80 years after the fire

Saturday, June 25, 2011
Monday marks the 80th anniversary of the Spencer fire of 1931. Started by a boy with a firework, the fire resulted in about $1.2 million in damages and was at least partially responsible for the statewide ban of fireworks six years later. (Photo courtesy of Parker Museum archives)

A dropped sparkler changed the skyline and history of Spencer forever. Monday marks the 80th anniversary of that fateful action.

It was a hot summer day -- 97 degrees with a wind of 25 to 35 mph -- when three boys walked into Bjornstad Drug Store to purchase fireworks from the largest stock the store had ever carried. One boy used a punk to light a firework inside the store.

As it flared up, the boy dropped it as store associate Andrew Wahlstrom attempted to grab it. That attempt was futile and an explosion resulted.

"The actual culprit has never been divulged, though some people have claimed it," said Martin Arthur, who edited Julie Schmidt's book "Conflagration: The Great Spencer Fire of 1931."

In 1956, the Des Moines Register published an interview with Otto Bjornstad, Jr., the son of the store's owner. He named then 11-year-old Billy Kilpatrick as the culprit and Metz Anderson Jr. as one of his companions.

Just before the 50th anniversary of the fire, the Spencer Daily Reporter included an interview with Anderson's former wife Helen Sheely. She stated Anderson had always claimed "that neither he nor the other boy dropped the sparkler. He said it was the clerk who lit the sparkler and that she was the one who got scared and dropped it."

Conspiracy theories about who started the fire and why never seemed to take root. Instead, a different conspiracy was at work, Arthur believes.

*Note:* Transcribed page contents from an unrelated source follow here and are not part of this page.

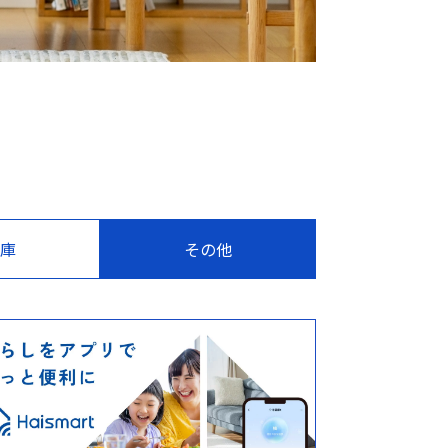
庫
その他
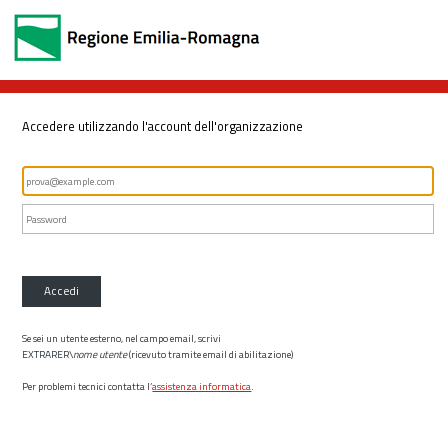
Accedere utilizzando l'account dell'organizzazione
Accedi
Se sei un utente esterno, nel campo email, scrivi
EXTRARER\
nome utente
(ricevuto tramite email di abilitazione)
Per problemi tecnici contatta l’
assistenza informatica
.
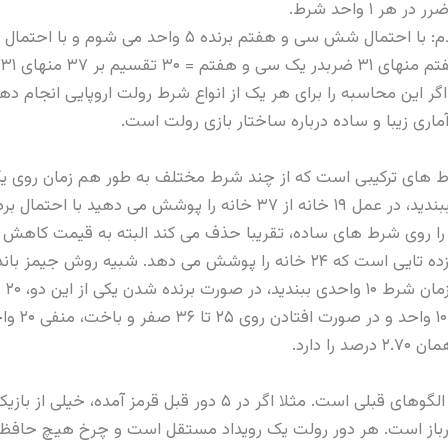
۰.۰۲. دوباره دقیقا ۲.۷ درصد. اگر این محاسبه را برای هر یک از انواع شرط رولت اروپ
اری زیبا و ساده درباره ساختار بازی رولت است.
ط های ترکیبی است که از چند شرط مختلف به طور هم زمان روی یک
ا روی شرط های ساده، تقریبا حذف می کند البته به قیمت کاهش س
ترکیب جذاب دیگر، روش پوشش دو دوازده تایی است که ۲۴ خانه را پوشش می دهد
شرط بازنده
 دارد.
یکی از اشتباهات رایج، چیدن شرط روی الگوهای قبلی است. مثلا اگر د
مارباز است. هر دور رولت یک رویداد مستقل است و چرخ هیچ حافظه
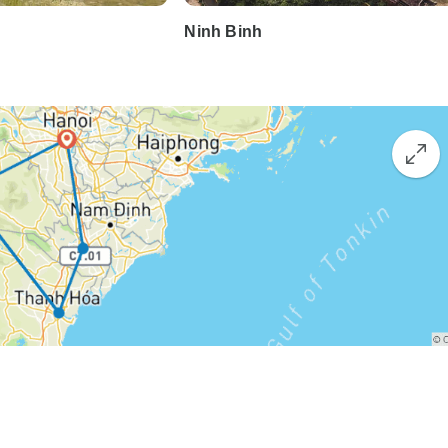
Ninh Binh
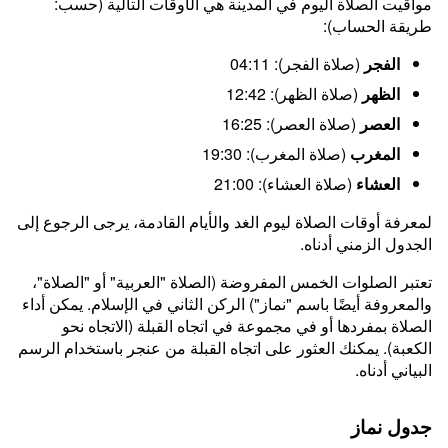
مواقيت الصلاة اليوم في المدينة هي الأوقات التالية (حسب:
طريقة الحساب):
الفجر
(صلاة الفجر): 04:11
الظهر
(صلاة الظهر): 12:42
العصر
(صلاة العصر): 16:25
المغرب
(صلاة المغرب): 19:30
العشاء
(صلاة العشاء): 21:00
لمعرفة أوقات الصلاة ليوم الغد والأيام القادمة، يرجى الرجوع إلى
الجدول الزمني أدناه.
تعتبر الصلوات الخمس المفروضة (الصلاة "العربية" أو "الصلاة"،
والمعروفة أيضًا باسم "نماز") الركن الثاني في الإسلام. يمكن أداء
الصلاة بمفردها أو في مجموعة في اتجاه القبلة (الاتجاه نحو
الكعبة). يمكنك العثور على اتجاه القبلة من عنجر باستخدام الرسم
البياني أدناه.
جدول نماز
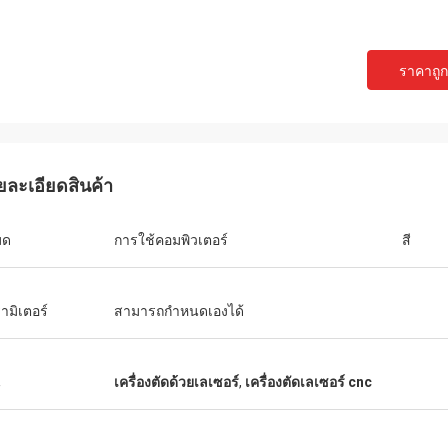
ราคาถูกท
ยละเอียดสินค้า
มด
การใช้คอมพิวเตอร์
สี
ามิเตอร์
สามารถกำหนดเองได้
น
เครื่องตัดด้วยเลเซอร์
,
เครื่องตัดเลเซอร์ cnc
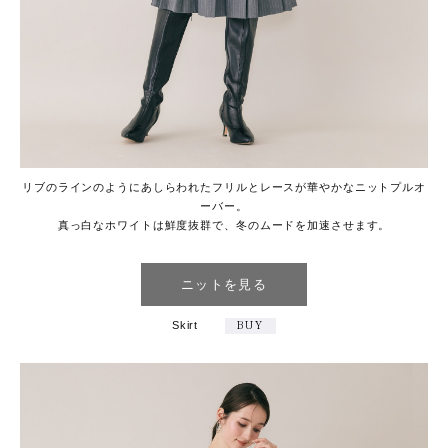
リブのラインのようにあしらわれたフリルとレースが華やかなニットプルオ
ーバー。
真っ白なホワイトは鮮度抜群で、冬のムードを加速させます。
ニットを見る
Skirt
BUY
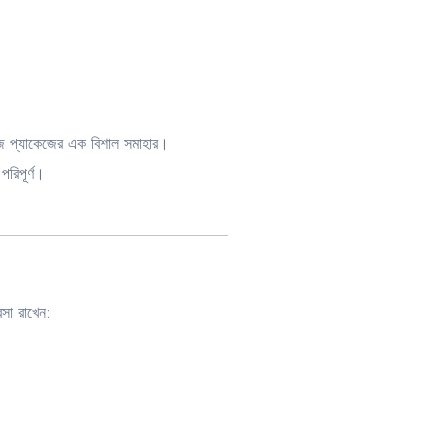
হজ প্যাকেজের এক বিশাল সমাহার।
পরিপূর্ণ।
সা রাখেন:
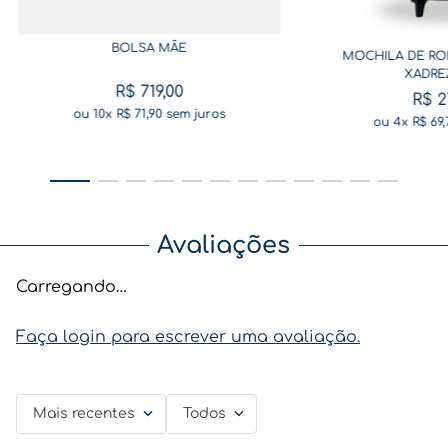
BOLSA MÃE
MOCHILA DE RO
XADRE
R$
719
,
00
R$
2
ou
10
x
R$
71
,
90
sem juros
ou
4
x
R$
69
,
Avaliações
Carregando…
Faça login para escrever uma avaliação.
Mais recentes
Todos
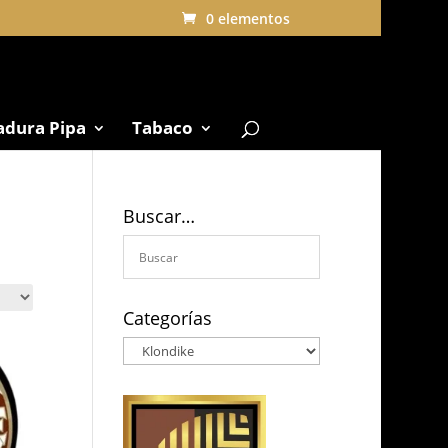
0 elementos
adura Pipa
Tabaco
Buscar…
Categorías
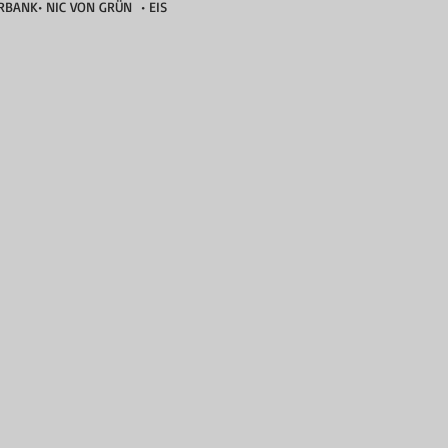
RBANK• NIC VON GRÜN • EIS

"It there was a conspiracy, it was to hide the true identity of the person who started the fire," Arthur said. "The town conspired to do it. There were probably a lot of people who knew but wanted to keep it a secret."

Instead of putting blame on the fire's initiator, the city got to work on the rebuilding process.

Regardless of the Great Depression, and perhaps partly because of it, the buildings that were lost were quickly replaced. None was quicker replaced than the New Spencer Theatre, which opened its doors Sept. 3. In all, 20 new buildings were built.

"It is amazing, especially when you look at how long it takes to rebuild now," Arthur said. " ... People wanted to heal as fast as possible. Businessmen were not making money without their stores. I think they needed to get back to normal."

The progress did not go unnoticed.

President Herbert Hoover sent a telegram to J.R. McKee of the Spencer Reporter Dec. 10, 1931.

"I am interested to learn of the courage and enterprise with which the businessmen of Spencer, Iowa, have restored the portion of the city destroyed with such heavy loss last June, and extend to the community my hearty congratulations on its spirit and achievement," Hoover wrote.

Because of the massive movement to rebuild, Spencer is known for its large collection of art deco buildings in the Central Business District.

The fire is also known as one of the driving factors for firework-banning legislation in 1937, though a similar fire on July 4, 1936, in Remsen appeared to be the final straw. That fire caused about $600,000 in damages, compared to the $1,203,178 price tag for rebuilding from the Spencer fire.

Schmidt tried to put history in context as she concluded "Conflagration."

"The positive attitude of Spencer's business community and its leadership led to a remarkable rebuilding of this town of just 5,000 during the depths of the Depression," Schmidt wrote. "And more than the legacy of 'the boy who started the blaze,' this legacy of the 'little town that could' is what continues to thrive in Spencer, Iowa. ... The legacy of the great Spencer fire of 1931 survives. Do not forget our history, for it is what makes us who we are."